Talking Point

As Heyneke Meyer, the Springboks head coach, was repeatedly asked what the future holds for him after his team’s World Cup semi-final defeat at the hands of New Zealand the impatience of the modern sporting world was once again in evidence.

“Can’t you see how grey I am,” he joked, before adding more seriously: “I’ve just said I’m there to serve.”

That was a reference to a television interview ahead of the press conference and, apparently having anticipated the question it was his mantra for the night. He was to repeat the phrase three more times in the course of the 10 minutes or so in which he faced the world’s rugby media.

While there were unconfirmed reports earlier this year that Meyer was already secure in his job before the tournament got underway his suggestion, when the question came up again, phrased slightly differently, that it was the South African rugby union who needed to answer the question, seemed to indicate that he did not think so and he hinted earlier in the competition that he had come close to summary dismissal following his team’s defeat by Japan in their opening game.
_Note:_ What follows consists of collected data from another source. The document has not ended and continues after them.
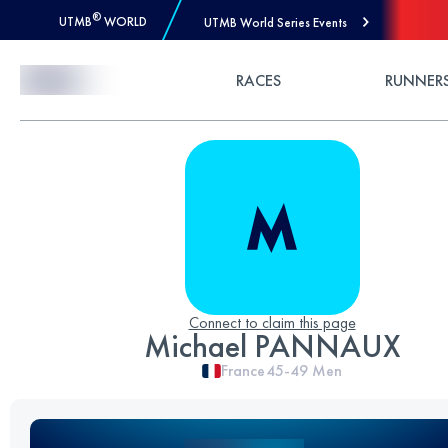
®
UTMB
WORLD
UTMB World Series Events
Skip to Content
RACES
RUNNER
Connect to claim this page
Michael PANNAUX
France
45-49
Men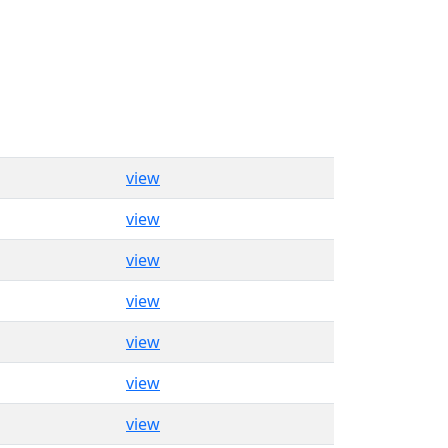
view
view
view
view
view
view
view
This is a man who has been in the job for just three years and had taken his side from having finished bottom of the Rugby Championship this season and from having suffered what is considered to be the biggest shock in its history, to coming within a kick of the ball of knocking the All Blacks, the reigning champions and world number one side, out of the competition.
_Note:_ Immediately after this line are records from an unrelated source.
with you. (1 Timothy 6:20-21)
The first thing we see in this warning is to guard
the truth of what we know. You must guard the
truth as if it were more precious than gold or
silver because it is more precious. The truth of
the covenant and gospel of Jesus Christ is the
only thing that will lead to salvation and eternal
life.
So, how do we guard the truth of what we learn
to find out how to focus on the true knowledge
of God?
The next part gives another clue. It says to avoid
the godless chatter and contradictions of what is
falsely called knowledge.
It brought to mind a newspaper column I had read on the way to the game in which, immediately before he made his subject’s situation even worse than it had been, Slaven Bilic, West Ham United’s manager, had mused upon whether there was any point in winning the English Premier League if, so soon after having done so, it was true that Jose Mourinho was close to the point of being sacked.

Bilic expressed his admiration for his rival from the other side of London and all that he has achieved over the past decade and made clear his disapproval to the knee jerk response to a run of bad form.
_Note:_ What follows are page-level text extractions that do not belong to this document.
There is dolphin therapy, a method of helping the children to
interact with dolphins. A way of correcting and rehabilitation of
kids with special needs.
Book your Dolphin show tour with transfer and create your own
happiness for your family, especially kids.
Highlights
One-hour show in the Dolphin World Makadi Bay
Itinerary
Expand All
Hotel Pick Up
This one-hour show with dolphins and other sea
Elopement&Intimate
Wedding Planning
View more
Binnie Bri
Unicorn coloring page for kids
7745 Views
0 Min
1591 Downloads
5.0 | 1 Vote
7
Returning to rugby Meyer, like Mourinho, has made mistakes in recent times with the rights and wrongs of his selection policies and whether or not he has been picking sufficient black players having caused major upheaval ahead of the World Cup, while he has also been heavily criticised for relying too heavily on experience, his team only truly thriving at this tournament when he was forced to do without old warhorses Victor Matfield and Jean de Villiers and give youth its fling.

However three years is a ridiculously short period of time on which to judge a head coach and Meyer had come extraordinarily close to getting his side past the All Blacks and into the final.

And then there’s the matter of the future of Stuart Lancaster who had one more year, admittedly, to get the hosts into shape at a home tournament, failed to get them out of their pool.

A review is underway and Clive Woodward, their World Cup winning manager was scathing at the weekend when critiquing the make-up of the panel assessing England’s performance.

That was all the more interesting on the back of a chat with an English rugby correspondent I bumped into on quarter-final weekend who was bemoaning the task of covering their campaign.

As we discussed whether Lancaster had any chance of surviving he said he was not a head coach and I replied that neither was Woodward, before asking him how many of them had gone back and looked at what they had written when, the then coach having demanded that he be judged on that tournament, his England side had been drubbed by South Africa in the quarter-finals in 1999.

“It’s a fair point,” he said with a smile.

Coaching sport at elite level is generally not, however, a fair environment in which to work.